U.S. slaps tariffs on wind towers from China, Vietnam
In its preliminary determination today, the Commerce Department set tariff rates of 20.85 percent to 72.69 percent to counter dumping practices by Chinese producers. The tariff on Vietnamese manufactures was set at 52.67 percent to 59.91 percent.
For China, the dumping tariff comes on top of tariffs Commerce imposed in late May after the agency found that the government had provided improper subsidies to its domestic wind tower manufacturers. That rate ranged from 13.74 percent to 26 percent (E&ENews PM, May 30).
Today’s decision was hailed by four U.S. wind tower manufacturers that filed the case in late December. The companies claim they are losing business to Chinese-subsidized rivals that dump their product on the U.S. market. The group — Broadwind Towers Inc., DMI Industries, Katana Summit LLC and Trinity Structural Towers Inc. — calls itself the Wind Tower Trade Coalition.
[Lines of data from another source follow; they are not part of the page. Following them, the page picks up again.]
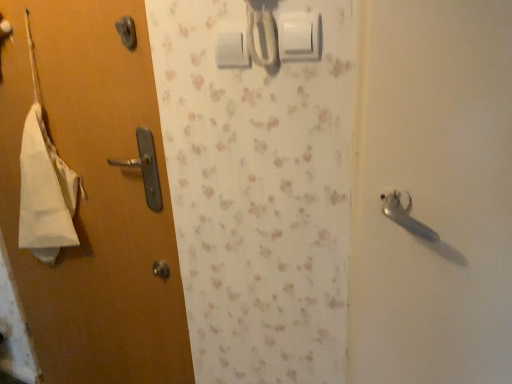 Question: From their relative heights in the image, would you say matte wood door at left is taller or shorter than white plastic light switch at upper center, which is the 1th light switch in back-to-front order?

Choices:
 (A) tall
 (B) short

Answer: (A)

Question: From a real-world perspective, is matte wood door at left above or below white plastic light switch at upper center, which is the 1th light switch in back-to-front order?

Choices:
 (A) below
 (B) above

Answer: (A)

Question: Which is farther from the white plastic light switch at upper center, arranged as the second light switch when viewed from the front?

Choices:
 (A) white plastic light switch at upper center, acting as the first light switch starting from the right
 (B) matte wood door at left

Answer: (B)

Question: Which is farther from the white plastic light switch at upper center, the 2th light switch in the left-to-right sequence?

Choices:
 (A) matte wood door at left
 (B) white plastic light switch at upper center, arranged as the second light switch when viewed from the front

Answer: (A)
“Commerce has taken an important step to address the significant dumping that is taking place. The preliminary [dumping and countervailing duties tariff decisions] will help to remedy the material injury already suffered by the U.S. industry and force the Chinese and Vietnamese producers to compete fairly,” said Alan Price, chairman of the trade practice at the Washington, D.C., law firm Wiley Rein, which represents the coalition, in a statement
The steel towers covered by the complaint support turbines that each generate at least 100 kilowatts. Commerce said the United States imported $222 million worth of towers from China last year and $79 million from Vietnam.
The varying dumping tariff rates are the result of specific rates being set for companies named in the complaint and other rates set for those that were not. For example, Commerce set a tariff on the China-based Titan Wind Energy of 20.85 percent, while Chengxi Shipyard Co. received a 30.93 percent rate. Other companies that responded to Commerce’s investigation were hit with a rate of 26.25 percent, while those that failed to do so received a tariff of 72.69 percent.
The conflict over Chinese and Vietnamese wind towers comes as a group of U.S. solar manufacturers have also successfully argued for heavy new import duties on cheap Chinese solar panels.
Earlier this year, Commerce hit Chinese solar panel makers with anti-dumping tariffs ranging from 31 to about 250 percent, following an earlier decision to set smaller countervailing duties of 3 to 5 percent.
That case wasn’t received kindly in China, where the government has responded with rulings that renewable energy programs in five states — California, Ohio, Massachusetts, New Jersey and Washington — violate trade rules. Just last week, China also announced that it would start its own dumping and countervailing duty case against the U.S. polysilicon industry.
But China’s response has not dissuaded European solar panel manufacturers from pursuing their own anti-dumping case against Chinese products shipped to the European Union.
The European coalition of companies officially filed its own case yesterday. That group has said the success of the U.S. companies inspired its effort with the European Commission (Greenwire, July 26).